With that said, there are really two questions we need to unpack here. First, should Disney have fired Gunn? Second, were people right to call for Gunn’s head?
As to the first question, we need to examine a few factors: How much did Disney know about those prior activities before firing him? And how much did Gunn’s prior activities impact the current project? Now, Gunn had worked for years on Troma Entertainment, where he made “schlock” complete with disgusting jokes like Tromeo and Juliet. (Some of those jokes find their way into the first Guardians of the Galaxy film – e.g. the reference to Star-Lord’s ship being covered in semen.) So Disney knew about a lot of this when they hired him in the first place; there were news stories about his past years ago, and he apologized for such jokes in 2012. If he had tweeted out new monkey masturbation jokes today, Disney would have great cause to fire him. As to his repulsive old tweets hurting the current project, Gunn is a director and writer, not a mainline actor, so the answer would be nearly zero. How many directors are currently working who have done far worse than Gunn, with no impact to the bottom line?
Contrast the situation with Roseanne. Roseanne was a well-known crazy person for decades before ABC hired her. ABC firing Roseanne for old tweets would have been ridiculous and inappropriate. But Roseanne also played herself in the series, so when she made a new racist reference about Valerie Jarrett, her persona was inseparable from her character.
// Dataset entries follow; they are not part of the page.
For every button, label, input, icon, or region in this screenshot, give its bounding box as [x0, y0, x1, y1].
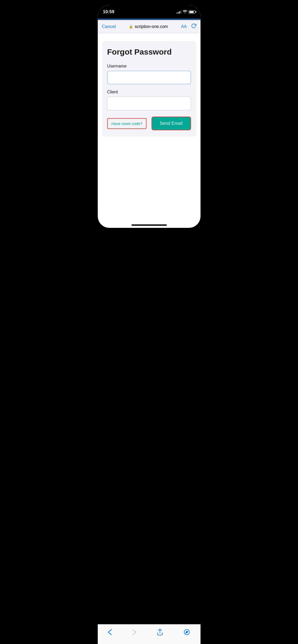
client-label: Client: [107, 90, 191, 94]
url-text: scription-one.com: [135, 24, 168, 29]
aa-button[interactable]: AA: [181, 24, 187, 29]
page-content: Forgot Password Username Client Have res…: [98, 33, 201, 191]
signal-bar-3: [179, 11, 180, 13]
browser-bar: Cancel 🔒 scription-one.com AA: [98, 20, 201, 33]
username-field-group: Username: [107, 64, 191, 84]
have-reset-code-button[interactable]: Have reset code?: [107, 118, 147, 129]
signal-bar-2: [178, 12, 179, 13]
signal-bar-1: [177, 13, 177, 13]
url-bar: 🔒 scription-one.com: [119, 24, 178, 29]
send-email-button[interactable]: Send Email: [152, 117, 191, 130]
reload-icon[interactable]: [191, 23, 196, 30]
battery-fill: [189, 11, 194, 13]
form-card: Forgot Password Username Client Have res…: [102, 41, 196, 137]
signal-bar-4: [180, 11, 181, 13]
form-actions: Have reset code? Send Email: [107, 117, 191, 130]
signal-bars-icon: [177, 10, 181, 13]
status-icons: [177, 10, 195, 14]
status-bar: 10:59: [98, 5, 201, 18]
username-label: Username: [107, 64, 191, 69]
home-indicator: [131, 224, 167, 226]
battery-icon: [189, 10, 195, 14]
lock-icon: 🔒: [129, 25, 133, 28]
cancel-button[interactable]: Cancel: [102, 24, 116, 29]
browser-actions: AA: [181, 23, 196, 30]
username-input[interactable]: [107, 71, 191, 84]
wifi-icon: [183, 10, 187, 14]
form-title: Forgot Password: [107, 47, 191, 56]
status-time: 10:59: [103, 9, 114, 15]
client-field-group: Client: [107, 90, 191, 110]
client-input[interactable]: [107, 97, 191, 110]
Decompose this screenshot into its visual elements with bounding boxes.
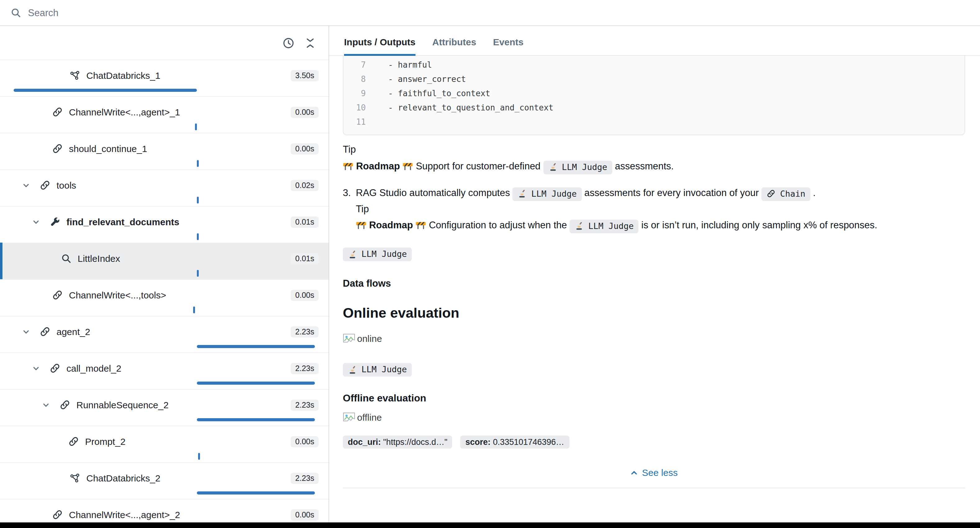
online-evaluation-heading: Online evaluation	[343, 305, 965, 321]
link-icon	[52, 290, 63, 300]
timeline-track	[14, 87, 317, 94]
tag-row: doc_uri: "https://docs.d…"score: 0.33510…	[343, 436, 965, 449]
timeline-track	[14, 380, 317, 387]
tree-row[interactable]: ChannelWrite<...,agent>_10.00s	[0, 96, 329, 133]
chevron-down-icon[interactable]	[32, 365, 50, 372]
link-icon	[40, 327, 50, 337]
see-less-button[interactable]: See less	[343, 467, 965, 478]
roadmap-text: Support for customer-defined	[416, 161, 541, 171]
code-line: 8- answer_correct	[344, 72, 964, 86]
span-duration: 2.23s	[291, 400, 318, 411]
span-duration: 0.02s	[291, 180, 318, 191]
chain-badge: Chain	[761, 187, 810, 201]
tree-row[interactable]: agent_22.23s	[0, 316, 329, 352]
search-input[interactable]	[28, 7, 969, 18]
line-number: 8	[344, 72, 366, 86]
span-name: should_continue_1	[69, 143, 147, 154]
judge-icon	[518, 189, 527, 198]
list-text: assessments for every invocation of your	[584, 187, 759, 198]
judge-icon	[348, 250, 357, 258]
history-icon[interactable]	[283, 37, 294, 49]
timeline-bar	[197, 492, 315, 495]
roadmap-label: Roadmap	[369, 220, 413, 230]
span-name: RunnableSequence_2	[76, 400, 169, 410]
chevron-down-icon[interactable]	[32, 218, 50, 225]
timeline-bar	[197, 270, 199, 277]
link-icon	[52, 143, 63, 154]
list-text: .	[813, 187, 816, 198]
roadmap-note: Roadmap Configuration to adjust when the…	[356, 217, 905, 233]
timeline-track	[14, 306, 317, 313]
timeline-bar	[197, 382, 315, 385]
list-text: RAG Studio automatically computes	[356, 187, 510, 198]
judge-icon	[348, 365, 357, 374]
timeline-track	[14, 343, 317, 350]
window-bottom-edge	[0, 522, 980, 528]
tab-attributes[interactable]: Attributes	[432, 36, 476, 55]
timeline-bar	[197, 160, 199, 167]
line-text: - faithful_to_context	[366, 86, 490, 100]
span-duration: 0.00s	[291, 107, 318, 118]
chain-link-icon	[766, 189, 776, 198]
span-name: agent_2	[57, 327, 90, 337]
trace-explorer: ChatDatabricks_13.50sChannelWrite<...,ag…	[0, 0, 980, 528]
retriever-icon	[61, 253, 72, 264]
llm-judge-label: LLM Judge	[531, 188, 577, 200]
timeline-track	[14, 416, 317, 423]
roadmap-text: Configuration to adjust when the	[429, 220, 567, 230]
model-icon	[70, 473, 80, 483]
span-name: ChannelWrite<...,tools>	[69, 290, 166, 300]
list-item-3: 3. RAG Studio automatically computes LLM…	[343, 185, 905, 233]
span-name: ChatDatabricks_1	[86, 70, 160, 81]
span-name: ChatDatabricks_2	[86, 473, 160, 483]
tree-row[interactable]: ChannelWrite<...,tools>0.00s	[0, 279, 329, 316]
llm-judge-label: LLM Judge	[588, 220, 633, 232]
timeline-track	[14, 197, 317, 203]
span-tree-panel: ChatDatabricks_13.50sChannelWrite<...,ag…	[0, 26, 329, 528]
tree-row[interactable]: find_relevant_documents0.01s	[0, 206, 329, 243]
line-text: - harmful	[366, 58, 432, 72]
llm-judge-badge: LLM Judge	[570, 219, 638, 233]
tree-row[interactable]: RunnableSequence_22.23s	[0, 389, 329, 426]
span-name: tools	[57, 180, 76, 190]
offline-evaluation-heading: Offline evaluation	[343, 393, 965, 404]
tree-row[interactable]: Prompt_20.00s	[0, 426, 329, 462]
tree-row[interactable]: should_continue_10.00s	[0, 133, 329, 170]
chevron-down-icon[interactable]	[22, 181, 40, 189]
roadmap-text: is or isn’t run, including only sampling…	[641, 220, 877, 230]
llm-judge-badge: LLM Judge	[343, 247, 412, 261]
tree-row[interactable]: call_model_22.23s	[0, 352, 329, 389]
timeline-track	[14, 233, 317, 240]
tab-events[interactable]: Events	[493, 36, 523, 55]
llm-judge-badge-row: LLM Judge	[343, 247, 965, 261]
broken-image-icon	[343, 333, 355, 344]
tag-score[interactable]: score: 0.335101746396…	[460, 436, 569, 449]
llm-judge-badge: LLM Judge	[543, 160, 612, 174]
chevron-down-icon[interactable]	[22, 328, 40, 335]
model-icon	[70, 70, 80, 81]
image-alt-text: offline	[357, 412, 382, 423]
tree-row[interactable]: LittleIndex0.01s	[0, 243, 329, 279]
see-less-label: See less	[642, 467, 678, 478]
tab-inputs-outputs[interactable]: Inputs / Outputs	[344, 36, 415, 55]
timeline-bar	[198, 453, 200, 460]
tree-row[interactable]: ChatDatabricks_22.23s	[0, 462, 329, 499]
list-number: 3.	[343, 185, 356, 233]
tree-row[interactable]: tools0.02s	[0, 170, 329, 206]
timeline-track	[14, 490, 317, 496]
broken-image-icon	[343, 412, 355, 423]
construction-icon	[343, 161, 353, 171]
line-number: 7	[344, 58, 366, 72]
span-duration: 2.23s	[291, 327, 318, 338]
collapse-all-icon[interactable]	[304, 37, 316, 49]
span-tree: ChatDatabricks_13.50sChannelWrite<...,ag…	[0, 60, 329, 528]
span-name: ChannelWrite<...,agent>_2	[69, 509, 180, 520]
chevron-down-icon[interactable]	[42, 401, 60, 409]
span-tree-toolbar	[0, 26, 329, 60]
tree-row[interactable]: ChatDatabricks_13.50s	[0, 60, 329, 96]
construction-icon	[403, 161, 413, 171]
code-block: 7- harmful8- answer_correct9- faithful_t…	[343, 56, 965, 135]
tag-doc-uri[interactable]: doc_uri: "https://docs.d…"	[343, 436, 452, 449]
span-duration: 2.23s	[291, 473, 318, 484]
llm-judge-badge-row: LLM Judge	[343, 363, 965, 377]
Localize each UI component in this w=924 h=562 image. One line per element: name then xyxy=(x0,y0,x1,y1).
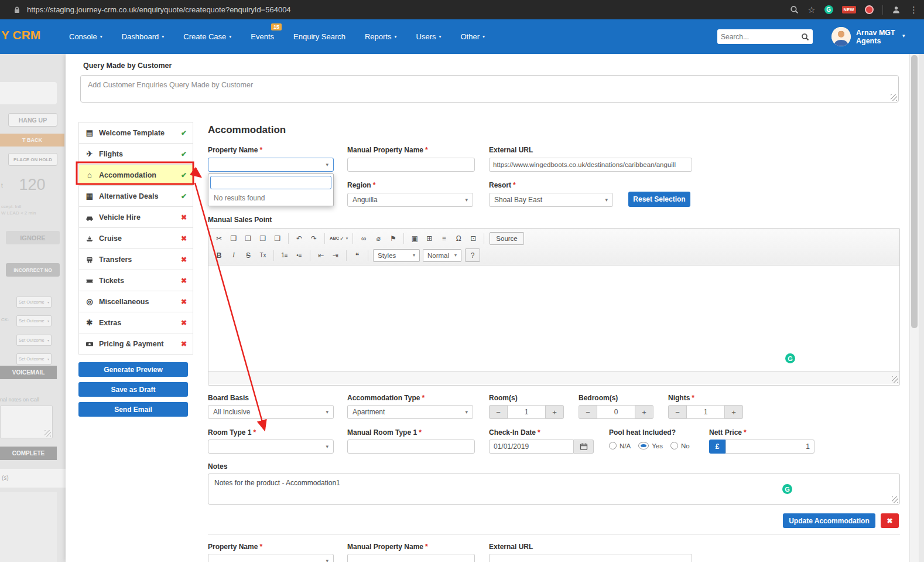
menu-events[interactable]: Events15 xyxy=(251,32,274,41)
menu-other[interactable]: Other▾ xyxy=(461,32,485,41)
set-outcome-select[interactable]: Set Outcome▾ xyxy=(16,297,52,308)
reset-selection-button[interactable]: Reset Selection xyxy=(628,192,690,207)
accommodation-type-select[interactable]: Apartment▾ xyxy=(347,405,473,419)
remove-accommodation-button[interactable]: ✖ xyxy=(881,513,899,528)
update-accommodation-button[interactable]: Update Accommodation xyxy=(783,513,875,528)
profile-icon[interactable] xyxy=(892,5,901,14)
external-url-input[interactable] xyxy=(489,158,692,172)
incorrect-no-button[interactable]: INCORRECT NO xyxy=(6,263,60,277)
property-name-select[interactable]: ▾ xyxy=(208,158,334,172)
check-in-date-input[interactable] xyxy=(489,440,574,454)
ordered-list-button[interactable]: 1≡ xyxy=(278,248,292,262)
send-email-button[interactable]: Send Email xyxy=(78,402,188,417)
strikethrough-button[interactable]: S xyxy=(241,248,255,262)
app-logo[interactable]: Y CRM xyxy=(1,28,40,42)
link-button[interactable]: ∞ xyxy=(357,231,371,245)
increment-button[interactable]: + xyxy=(545,405,564,419)
room-type-select[interactable]: ▾ xyxy=(208,440,334,454)
property-name-select[interactable]: ▾ xyxy=(208,554,334,562)
browser-menu-dots-icon[interactable]: ⋮ xyxy=(909,5,918,15)
outdent-button[interactable]: ⇤ xyxy=(314,248,328,262)
chevron-down-icon[interactable]: ▾ xyxy=(902,33,905,39)
rooms-value-input[interactable] xyxy=(508,405,545,419)
step-transfers[interactable]: Transfers ✖ xyxy=(79,249,193,270)
cut-button[interactable]: ✂ xyxy=(212,231,226,245)
grammarly-icon[interactable]: G xyxy=(782,484,792,494)
new-extension-badge[interactable]: NEW xyxy=(842,6,856,13)
bullet-list-button[interactable]: •≡ xyxy=(292,248,306,262)
call-notes-textarea[interactable] xyxy=(0,406,53,438)
bookmark-star-icon[interactable]: ☆ xyxy=(807,5,815,15)
query-textarea[interactable]: Add Customer Enquiries Query Made by Cus… xyxy=(80,75,899,103)
resize-handle[interactable] xyxy=(892,496,898,503)
user-name[interactable]: Arnav MGT xyxy=(856,29,895,37)
increment-button[interactable]: + xyxy=(635,405,653,419)
format-dropdown[interactable]: Normal▾ xyxy=(423,249,461,262)
help-button[interactable]: ? xyxy=(465,248,480,262)
grammarly-icon[interactable]: G xyxy=(785,353,795,363)
hang-up-button[interactable]: HANG UP xyxy=(8,113,57,127)
menu-console[interactable]: Console▾ xyxy=(69,32,102,41)
spellcheck-button[interactable]: ABC ✓ ▾ xyxy=(328,231,349,245)
increment-button[interactable]: + xyxy=(724,405,743,419)
radio-yes[interactable]: Yes xyxy=(638,442,663,449)
image-button[interactable]: ▣ xyxy=(408,231,422,245)
bold-button[interactable]: B xyxy=(212,248,226,262)
board-basis-select[interactable]: All Inclusive▾ xyxy=(208,405,334,419)
search-input[interactable] xyxy=(721,33,801,41)
set-outcome-select[interactable]: Set Outcome▾ xyxy=(16,353,52,365)
italic-button[interactable]: I xyxy=(227,248,241,262)
set-outcome-select[interactable]: Set Outcome▾ xyxy=(16,335,52,346)
set-outcome-select[interactable]: Set Outcome▾ xyxy=(16,315,52,326)
notes-textarea[interactable]: Notes for the product - Accommodation1 G xyxy=(208,474,900,505)
step-tickets[interactable]: Tickets ✖ xyxy=(79,270,193,291)
step-accommodation[interactable]: ⌂ Accommodation ✔ xyxy=(79,165,193,186)
anchor-button[interactable]: ⚑ xyxy=(386,231,400,245)
complete-button[interactable]: COMPLETE xyxy=(0,447,57,460)
paste-button[interactable]: ❒ xyxy=(241,231,255,245)
page-scrollbar[interactable] xyxy=(909,54,919,562)
manual-property-input[interactable] xyxy=(347,554,475,562)
unlink-button[interactable]: ⌀ xyxy=(371,231,385,245)
undo-button[interactable]: ↶ xyxy=(292,231,306,245)
menu-users[interactable]: Users▾ xyxy=(416,32,442,41)
step-cruise[interactable]: Cruise ✖ xyxy=(79,228,193,249)
styles-dropdown[interactable]: Styles▾ xyxy=(373,249,420,262)
manual-property-input[interactable] xyxy=(347,158,475,172)
avatar[interactable] xyxy=(831,27,851,46)
decrement-button[interactable]: − xyxy=(489,405,508,419)
editor-body[interactable]: G xyxy=(208,265,899,371)
step-flights[interactable]: ✈ Flights ✔ xyxy=(79,144,193,165)
save-as-draft-button[interactable]: Save as Draft xyxy=(78,382,188,397)
property-search-input[interactable] xyxy=(210,176,331,189)
step-welcome-template[interactable]: ▤ Welcome Template ✔ xyxy=(79,122,193,144)
search-icon[interactable] xyxy=(790,5,799,14)
remove-format-button[interactable]: Tx xyxy=(256,248,270,262)
step-miscellaneous[interactable]: ◎ Miscellaneous ✖ xyxy=(79,291,193,312)
ignore-button[interactable]: IGNORE xyxy=(6,231,60,244)
region-select[interactable]: Anguilla▾ xyxy=(347,193,473,207)
menu-dashboard[interactable]: Dashboard▾ xyxy=(122,32,165,41)
nights-value-input[interactable] xyxy=(687,405,724,419)
external-url-input[interactable] xyxy=(489,554,692,562)
step-extras[interactable]: ✱ Extras ✖ xyxy=(79,312,193,333)
special-char-button[interactable]: Ω xyxy=(451,231,466,245)
nett-price-input[interactable] xyxy=(725,440,815,454)
resize-handle[interactable] xyxy=(892,376,898,383)
maximize-button[interactable]: ⊡ xyxy=(466,231,480,245)
manual-room-type-input[interactable] xyxy=(347,440,475,454)
menu-enquiry-search[interactable]: Enquiry Search xyxy=(293,32,345,41)
decrement-button[interactable]: − xyxy=(668,405,687,419)
source-button[interactable]: Source xyxy=(490,232,523,245)
place-on-hold-button[interactable]: PLACE ON HOLD xyxy=(8,153,57,166)
table-button[interactable]: ⊞ xyxy=(422,231,436,245)
extension-icon[interactable] xyxy=(865,5,874,14)
address-bar[interactable]: https://staging.journey-crm.co.uk/enquir… xyxy=(27,5,291,14)
search-icon[interactable] xyxy=(801,33,809,41)
voicemail-button[interactable]: VOICEMAIL xyxy=(0,366,57,379)
paste-text-button[interactable]: ❒ xyxy=(256,231,270,245)
bedrooms-value-input[interactable] xyxy=(597,405,635,419)
scrollbar-thumb[interactable] xyxy=(911,55,918,328)
redo-button[interactable]: ↷ xyxy=(307,231,321,245)
grammarly-extension-icon[interactable]: G xyxy=(824,5,833,14)
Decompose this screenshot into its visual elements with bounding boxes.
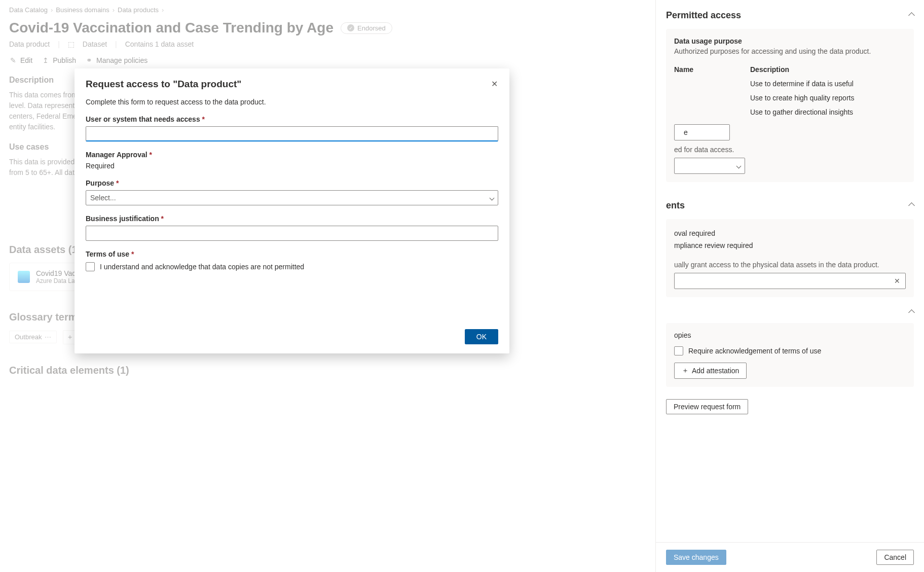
ack-label: Require acknowledgement of terms of use [688, 347, 821, 355]
chevron-down-icon [736, 163, 742, 168]
chevron-up-icon [908, 309, 915, 316]
request-access-modal: ✕ Request access to "Data product" Compl… [75, 68, 509, 353]
terms-check-label: I understand and acknowledge that data c… [100, 263, 304, 271]
purpose-select[interactable]: Select... [86, 190, 498, 205]
requirement-row: mpliance review required [674, 239, 906, 256]
plus-icon: ＋ [682, 366, 689, 375]
justification-input[interactable] [86, 226, 498, 241]
close-button[interactable]: ✕ [486, 76, 502, 92]
col-name: Name [674, 65, 750, 74]
save-changes-button[interactable]: Save changes [666, 550, 726, 565]
purpose-label: Purpose * [86, 179, 498, 187]
permitted-access-heading[interactable]: Permitted access [666, 0, 914, 29]
ack-checkbox[interactable] [674, 346, 683, 355]
table-row: Use to determine if data is useful [674, 77, 906, 91]
stub-button[interactable]: e [674, 124, 730, 140]
modal-subtitle: Complete this form to request access to … [86, 98, 498, 106]
access-select[interactable] [674, 158, 745, 174]
add-attestation-button[interactable]: ＋ Add attestation [674, 363, 747, 379]
assignee-input[interactable]: ✕ [674, 273, 906, 289]
clear-icon[interactable]: ✕ [892, 277, 902, 285]
requirement-row: oval required [674, 227, 906, 239]
copies-label: opies [674, 331, 906, 342]
manager-label: Manager Approval * [86, 151, 498, 159]
data-usage-title: Data usage purpose [674, 37, 906, 45]
hint-text: ually grant access to the physical data … [674, 261, 906, 269]
chevron-up-icon [908, 12, 915, 19]
table-row: Use to gather directional insights [674, 105, 906, 119]
chevron-up-icon [908, 202, 915, 209]
table-row: Use to create high quality reports [674, 91, 906, 105]
modal-title: Request access to "Data product" [86, 79, 498, 90]
cancel-button[interactable]: Cancel [876, 550, 914, 565]
user-input[interactable] [86, 126, 498, 141]
preview-request-button[interactable]: Preview request form [666, 399, 748, 414]
justification-label: Business justification * [86, 214, 498, 223]
ok-button[interactable]: OK [465, 329, 498, 344]
hint-text: ed for data access. [674, 146, 906, 154]
terms-label: Terms of use * [86, 250, 498, 258]
manager-value: Required [86, 162, 498, 170]
user-label: User or system that needs access * [86, 115, 498, 123]
terms-checkbox[interactable] [86, 262, 95, 271]
chevron-down-icon [490, 195, 495, 200]
col-desc: Description [750, 65, 906, 74]
data-usage-sub: Authorized purposes for accessing and us… [674, 47, 906, 55]
requirements-heading[interactable]: ents [666, 190, 914, 219]
terms-heading[interactable] [666, 305, 914, 323]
Roseanne was Roseanne. That was my argument for why ABC wasn’t wrong to dump her.
This brings us to the second question: were people wrong to call for Gunn’s head?
Here, I think the question is slightly complex. In a vacuum, the answer would be yes – trying to get people fired based on perspectives that don’t actually impact their work is presenting a more and more serious problem for society at large.
But we’re not in a vacuum. We’re living in a highly contentious time where the Left routinely attempts to destroy lives by pointing out politically “unpalatable” past statements (see, e.g., Bari Weiss, Kevin Williamson, or me – any person or position the Left dislikes results in the Left’s attempt to end a career).
And this is where it’s important for those who were calling for Gunn’s head to be clear about why they were doing so. There is a decent reason to enforce the Left’s rules against members of the Left: mutually assured destruction. If the Left wants to play this game, then the Right will also play this game. The Left cannot live without fear of consequences for trying to destroy anyone they dislike through sheer mob outrage.
I do fear, however, that everyone is falling in love with the mob mentality, and that if one side disarms, the other side will merely run roughshod over them. Everyone is far too gleeful about scalps these days. That bespeaks a country full of folks interested in first use of rhetorical nuclear weaponry rather than a country full of people who would like, in the end, to go back to their daily business without having to worry about ending other people’s careers.
Without a limiting principle, the outrage machine will simply destroy us all.